Pero no todo está dispuesto para hundirse en
el desánimo, el pesimismo o la desesperación. Naomi Klein —se dice en el libro—
ha descubierto en la misma realidad el antídoto contra ese desmadre. «Nuestro
norte es el Sur”, lema de Telesur, el prestigioso canal venezolano de
televisión, puede ser aplicado a la conclusión a que ha llegado Naomi Klein. Los
gobiernos progresistas de algunos países de Sudamérica están demostrando que el
peor camino a seguir es entregarle todo al libremercado que controlan las
transnacionales. La alternativa es la organización «del poder descentralizado
en la colectividad. Así —concluye Herrera—, la formidable obra de Naomi Klein,
planteada como un proceso en marcha, conjuga una teoría y una praxis de lucha
nuevas, que están enfrentando con éxito a un mundo globalizado dominado por las
transnacionales, y constituye, sin duda alguna, el ataque más eficaz y
deslumbrante que se haya efectuado contra estas corporaciones y todo el sistema
que ellas representan. Demuestra de manera evidente que el libre cambio solo
puede aplicarse en regímenes dictatoriales y mediante el terror. Su obra
diseña, además, una nueva alternativa del poder descentralizado en la
comunidad, y constituye uno de los mayores esfuerzos por esclarecer el panorama
socio económico actual». (201).
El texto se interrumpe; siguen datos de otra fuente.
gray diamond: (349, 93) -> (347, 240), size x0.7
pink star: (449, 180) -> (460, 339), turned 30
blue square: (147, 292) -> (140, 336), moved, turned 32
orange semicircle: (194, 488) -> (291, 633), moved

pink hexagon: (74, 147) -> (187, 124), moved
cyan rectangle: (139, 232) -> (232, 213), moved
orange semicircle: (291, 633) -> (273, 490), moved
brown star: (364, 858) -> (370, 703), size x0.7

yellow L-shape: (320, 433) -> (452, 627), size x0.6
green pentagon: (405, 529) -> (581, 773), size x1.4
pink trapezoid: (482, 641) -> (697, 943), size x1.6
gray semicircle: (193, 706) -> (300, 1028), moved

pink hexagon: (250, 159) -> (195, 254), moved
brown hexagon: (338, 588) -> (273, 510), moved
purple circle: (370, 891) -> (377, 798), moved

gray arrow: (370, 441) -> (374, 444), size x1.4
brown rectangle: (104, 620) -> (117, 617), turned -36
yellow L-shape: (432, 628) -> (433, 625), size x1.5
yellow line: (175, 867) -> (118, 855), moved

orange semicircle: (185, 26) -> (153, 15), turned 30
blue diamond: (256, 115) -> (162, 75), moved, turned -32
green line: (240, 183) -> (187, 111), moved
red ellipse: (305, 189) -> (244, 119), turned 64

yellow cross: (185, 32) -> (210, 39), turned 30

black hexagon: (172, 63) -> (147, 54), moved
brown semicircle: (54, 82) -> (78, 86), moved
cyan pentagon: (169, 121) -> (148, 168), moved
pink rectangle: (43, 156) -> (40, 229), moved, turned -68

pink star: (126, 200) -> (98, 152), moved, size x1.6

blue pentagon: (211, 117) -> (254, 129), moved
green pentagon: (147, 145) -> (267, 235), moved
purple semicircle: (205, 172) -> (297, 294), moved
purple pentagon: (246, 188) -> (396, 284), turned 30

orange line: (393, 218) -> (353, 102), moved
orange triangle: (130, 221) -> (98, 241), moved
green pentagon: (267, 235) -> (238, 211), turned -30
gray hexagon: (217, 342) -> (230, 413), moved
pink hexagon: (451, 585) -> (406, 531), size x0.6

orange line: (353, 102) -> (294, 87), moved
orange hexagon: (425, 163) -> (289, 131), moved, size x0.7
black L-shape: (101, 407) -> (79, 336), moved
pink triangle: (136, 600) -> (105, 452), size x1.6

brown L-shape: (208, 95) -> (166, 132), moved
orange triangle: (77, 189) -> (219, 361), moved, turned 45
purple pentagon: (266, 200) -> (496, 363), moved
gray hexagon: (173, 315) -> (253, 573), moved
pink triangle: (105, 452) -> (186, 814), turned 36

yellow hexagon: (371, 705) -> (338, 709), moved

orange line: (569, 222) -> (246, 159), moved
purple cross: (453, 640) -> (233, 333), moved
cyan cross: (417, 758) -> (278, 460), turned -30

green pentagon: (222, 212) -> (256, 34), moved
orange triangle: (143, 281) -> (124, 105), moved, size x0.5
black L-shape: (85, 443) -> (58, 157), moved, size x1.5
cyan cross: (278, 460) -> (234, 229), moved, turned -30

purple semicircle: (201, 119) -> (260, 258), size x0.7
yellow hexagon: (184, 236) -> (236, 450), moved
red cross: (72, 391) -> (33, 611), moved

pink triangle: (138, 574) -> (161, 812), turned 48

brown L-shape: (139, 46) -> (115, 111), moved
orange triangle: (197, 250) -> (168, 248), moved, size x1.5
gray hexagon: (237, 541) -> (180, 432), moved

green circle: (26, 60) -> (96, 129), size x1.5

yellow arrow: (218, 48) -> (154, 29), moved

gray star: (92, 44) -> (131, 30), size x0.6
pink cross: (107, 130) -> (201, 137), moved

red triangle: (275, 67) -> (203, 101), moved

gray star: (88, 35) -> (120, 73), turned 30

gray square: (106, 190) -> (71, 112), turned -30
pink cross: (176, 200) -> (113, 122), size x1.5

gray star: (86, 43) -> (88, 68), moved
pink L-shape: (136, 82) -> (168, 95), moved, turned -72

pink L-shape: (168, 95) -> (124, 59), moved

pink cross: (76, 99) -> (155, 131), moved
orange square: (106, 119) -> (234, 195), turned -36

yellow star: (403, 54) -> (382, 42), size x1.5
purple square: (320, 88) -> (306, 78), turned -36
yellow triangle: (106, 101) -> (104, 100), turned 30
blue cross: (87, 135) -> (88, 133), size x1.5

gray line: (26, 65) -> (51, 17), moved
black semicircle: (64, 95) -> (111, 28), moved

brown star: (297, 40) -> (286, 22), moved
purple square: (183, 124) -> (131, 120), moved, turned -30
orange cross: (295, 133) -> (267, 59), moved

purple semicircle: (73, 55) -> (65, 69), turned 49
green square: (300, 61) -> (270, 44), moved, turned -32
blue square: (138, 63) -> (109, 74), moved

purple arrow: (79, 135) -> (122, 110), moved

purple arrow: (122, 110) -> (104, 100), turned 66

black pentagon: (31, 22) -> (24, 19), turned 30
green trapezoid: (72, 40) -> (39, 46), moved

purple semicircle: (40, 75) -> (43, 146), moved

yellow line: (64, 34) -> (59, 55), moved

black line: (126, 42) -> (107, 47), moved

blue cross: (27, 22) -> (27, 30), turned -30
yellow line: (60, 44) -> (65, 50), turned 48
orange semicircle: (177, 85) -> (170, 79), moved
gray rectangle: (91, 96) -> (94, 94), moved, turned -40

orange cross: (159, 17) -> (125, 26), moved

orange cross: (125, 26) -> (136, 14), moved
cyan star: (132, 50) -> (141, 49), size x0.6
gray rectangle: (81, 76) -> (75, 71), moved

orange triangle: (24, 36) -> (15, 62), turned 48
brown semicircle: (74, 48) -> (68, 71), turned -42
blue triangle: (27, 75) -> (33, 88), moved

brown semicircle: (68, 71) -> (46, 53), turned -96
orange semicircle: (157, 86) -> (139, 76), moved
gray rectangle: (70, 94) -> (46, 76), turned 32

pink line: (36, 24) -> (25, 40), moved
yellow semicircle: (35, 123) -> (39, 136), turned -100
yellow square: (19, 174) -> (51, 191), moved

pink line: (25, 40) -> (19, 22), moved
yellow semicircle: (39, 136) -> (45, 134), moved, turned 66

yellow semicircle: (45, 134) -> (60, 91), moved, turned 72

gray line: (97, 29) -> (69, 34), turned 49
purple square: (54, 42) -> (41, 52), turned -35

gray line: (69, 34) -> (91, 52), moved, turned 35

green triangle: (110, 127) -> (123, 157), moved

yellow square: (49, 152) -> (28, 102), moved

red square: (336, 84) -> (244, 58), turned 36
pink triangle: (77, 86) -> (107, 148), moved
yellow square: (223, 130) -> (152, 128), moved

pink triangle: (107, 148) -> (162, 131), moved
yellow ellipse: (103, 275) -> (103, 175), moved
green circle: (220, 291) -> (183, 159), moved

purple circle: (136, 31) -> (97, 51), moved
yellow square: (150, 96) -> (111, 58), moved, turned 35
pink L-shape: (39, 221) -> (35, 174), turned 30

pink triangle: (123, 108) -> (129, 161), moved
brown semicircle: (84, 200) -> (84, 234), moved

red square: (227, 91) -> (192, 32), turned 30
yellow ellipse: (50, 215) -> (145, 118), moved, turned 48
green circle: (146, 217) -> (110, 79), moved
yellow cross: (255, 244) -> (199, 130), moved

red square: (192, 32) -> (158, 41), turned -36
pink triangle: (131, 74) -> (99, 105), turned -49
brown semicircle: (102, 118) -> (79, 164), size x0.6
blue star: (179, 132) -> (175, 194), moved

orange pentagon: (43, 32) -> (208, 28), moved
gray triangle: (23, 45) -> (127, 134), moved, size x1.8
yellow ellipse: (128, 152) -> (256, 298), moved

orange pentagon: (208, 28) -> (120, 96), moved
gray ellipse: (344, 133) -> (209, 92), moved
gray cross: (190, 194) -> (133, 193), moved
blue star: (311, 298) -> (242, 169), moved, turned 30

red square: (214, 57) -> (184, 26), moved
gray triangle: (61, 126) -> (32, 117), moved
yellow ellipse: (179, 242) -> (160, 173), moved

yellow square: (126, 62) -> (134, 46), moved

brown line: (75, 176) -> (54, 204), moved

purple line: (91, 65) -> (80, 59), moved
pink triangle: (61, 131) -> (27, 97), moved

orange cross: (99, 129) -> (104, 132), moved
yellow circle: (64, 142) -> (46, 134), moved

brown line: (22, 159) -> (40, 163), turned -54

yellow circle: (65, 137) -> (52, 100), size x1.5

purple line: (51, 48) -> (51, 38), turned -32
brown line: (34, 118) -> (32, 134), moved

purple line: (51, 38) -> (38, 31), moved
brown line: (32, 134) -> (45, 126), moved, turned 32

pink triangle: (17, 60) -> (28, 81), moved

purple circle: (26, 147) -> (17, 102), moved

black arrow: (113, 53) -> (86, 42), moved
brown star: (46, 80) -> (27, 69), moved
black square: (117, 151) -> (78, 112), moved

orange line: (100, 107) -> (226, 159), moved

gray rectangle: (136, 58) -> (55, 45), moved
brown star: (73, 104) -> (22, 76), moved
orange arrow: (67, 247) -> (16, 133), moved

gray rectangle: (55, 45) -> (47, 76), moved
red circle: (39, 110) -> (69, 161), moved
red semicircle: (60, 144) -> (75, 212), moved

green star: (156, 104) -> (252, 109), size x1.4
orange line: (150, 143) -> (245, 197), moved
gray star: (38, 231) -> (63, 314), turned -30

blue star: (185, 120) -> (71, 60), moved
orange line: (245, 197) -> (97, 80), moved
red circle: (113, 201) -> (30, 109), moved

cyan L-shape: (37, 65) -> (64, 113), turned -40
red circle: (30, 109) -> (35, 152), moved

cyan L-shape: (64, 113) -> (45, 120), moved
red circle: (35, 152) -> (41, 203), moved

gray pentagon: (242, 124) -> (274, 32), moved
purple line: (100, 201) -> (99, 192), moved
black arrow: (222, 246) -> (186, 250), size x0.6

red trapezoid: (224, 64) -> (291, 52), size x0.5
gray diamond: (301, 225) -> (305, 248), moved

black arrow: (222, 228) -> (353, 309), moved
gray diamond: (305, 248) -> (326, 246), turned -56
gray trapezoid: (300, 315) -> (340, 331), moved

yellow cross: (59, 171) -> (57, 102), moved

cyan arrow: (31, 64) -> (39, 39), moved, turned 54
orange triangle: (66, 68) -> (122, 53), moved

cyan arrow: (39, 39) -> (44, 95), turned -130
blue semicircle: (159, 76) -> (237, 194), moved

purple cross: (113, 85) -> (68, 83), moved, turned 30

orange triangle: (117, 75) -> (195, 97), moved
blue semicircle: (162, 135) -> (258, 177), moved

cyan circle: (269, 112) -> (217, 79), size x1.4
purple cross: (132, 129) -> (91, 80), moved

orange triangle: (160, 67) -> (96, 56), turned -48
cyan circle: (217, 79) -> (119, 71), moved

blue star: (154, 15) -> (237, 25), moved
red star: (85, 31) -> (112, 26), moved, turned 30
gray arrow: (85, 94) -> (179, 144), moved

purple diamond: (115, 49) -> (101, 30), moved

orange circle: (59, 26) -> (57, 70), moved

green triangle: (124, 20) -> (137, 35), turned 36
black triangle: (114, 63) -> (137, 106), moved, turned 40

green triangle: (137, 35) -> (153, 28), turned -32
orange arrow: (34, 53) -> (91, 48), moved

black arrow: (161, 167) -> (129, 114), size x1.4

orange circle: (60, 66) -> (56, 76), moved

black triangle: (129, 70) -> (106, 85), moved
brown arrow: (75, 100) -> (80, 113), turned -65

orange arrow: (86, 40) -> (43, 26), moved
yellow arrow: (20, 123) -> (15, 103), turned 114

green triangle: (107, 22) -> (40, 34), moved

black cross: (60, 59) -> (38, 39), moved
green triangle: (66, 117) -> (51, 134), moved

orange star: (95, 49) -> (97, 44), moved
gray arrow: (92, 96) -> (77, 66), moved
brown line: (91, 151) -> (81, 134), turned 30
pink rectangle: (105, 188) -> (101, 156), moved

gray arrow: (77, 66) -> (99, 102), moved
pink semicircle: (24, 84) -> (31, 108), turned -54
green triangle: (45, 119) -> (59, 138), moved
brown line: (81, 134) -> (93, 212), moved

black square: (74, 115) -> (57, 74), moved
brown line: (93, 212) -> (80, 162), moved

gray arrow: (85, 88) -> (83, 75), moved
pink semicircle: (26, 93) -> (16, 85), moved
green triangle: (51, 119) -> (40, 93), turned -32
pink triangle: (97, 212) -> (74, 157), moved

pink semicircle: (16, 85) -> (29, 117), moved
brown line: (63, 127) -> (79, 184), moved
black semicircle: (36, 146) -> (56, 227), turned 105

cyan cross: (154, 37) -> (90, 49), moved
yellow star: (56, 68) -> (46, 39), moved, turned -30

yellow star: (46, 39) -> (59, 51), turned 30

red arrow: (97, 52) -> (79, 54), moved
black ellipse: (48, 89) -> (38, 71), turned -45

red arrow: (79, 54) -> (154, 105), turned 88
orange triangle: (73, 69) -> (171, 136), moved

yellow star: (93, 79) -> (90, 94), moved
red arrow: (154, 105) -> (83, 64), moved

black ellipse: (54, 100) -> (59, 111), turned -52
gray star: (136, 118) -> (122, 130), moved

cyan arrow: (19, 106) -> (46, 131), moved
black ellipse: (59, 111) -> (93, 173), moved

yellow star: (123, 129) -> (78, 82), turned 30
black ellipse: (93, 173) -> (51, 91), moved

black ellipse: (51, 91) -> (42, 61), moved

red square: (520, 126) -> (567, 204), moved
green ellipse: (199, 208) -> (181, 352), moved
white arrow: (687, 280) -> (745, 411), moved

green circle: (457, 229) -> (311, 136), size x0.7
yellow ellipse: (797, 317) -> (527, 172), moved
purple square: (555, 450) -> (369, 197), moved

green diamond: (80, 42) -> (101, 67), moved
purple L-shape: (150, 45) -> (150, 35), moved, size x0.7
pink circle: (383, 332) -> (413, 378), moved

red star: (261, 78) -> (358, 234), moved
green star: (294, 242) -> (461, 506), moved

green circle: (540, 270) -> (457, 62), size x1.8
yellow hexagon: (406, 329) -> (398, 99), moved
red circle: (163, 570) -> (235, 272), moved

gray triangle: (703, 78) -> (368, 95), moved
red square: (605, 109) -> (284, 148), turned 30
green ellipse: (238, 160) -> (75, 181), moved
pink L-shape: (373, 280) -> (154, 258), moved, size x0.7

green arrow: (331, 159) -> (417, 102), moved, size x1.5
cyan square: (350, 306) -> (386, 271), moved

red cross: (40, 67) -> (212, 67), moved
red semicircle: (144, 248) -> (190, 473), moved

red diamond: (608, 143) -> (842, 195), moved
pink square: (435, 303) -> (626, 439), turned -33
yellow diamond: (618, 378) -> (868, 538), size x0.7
Todo porque «el sueño de la igualdad económica
es muy popular» y porque «es muy difícil de ser derrotado en una lucha justa,
es por lo que se adoptó desde un principio la doctrina del shock.» Existiendo
ese sueño en el imaginario colectivo ninguna pesadilla puede hacerlo naufragar.
Me felicito, pues, de haber sido presentado al eficiente conocedor y divulgador del trabajo de Naomi Klein, José Luis Herrera Zavaleta, en casa de la excelente poeta y mejor amiga, Rosina Valcárcel, en donde él tuvo la generosidad de obsequiarme un ejemplar del libro que me permitió tener acceso a Naomi Klein, el libro, que hace honor a Naomi Klein la intelectual y luchadora en contra de ese enemigo, la globalización, casi siempre «invisible», pero siempre reconocible en los esperpentos que lo representan (los bushs, los yeltsins, los pinochets, etc.); por lo que bien puedo reiterar aquí que son totalmente acertados el título y el subtítulo que José Luis Herrera ha puesto a su libro: Naomi Klein. Símbolo de la antiglobalización. Y me reafirmo en el título que he puesto a esta reseña: «Tenía que ser mujer».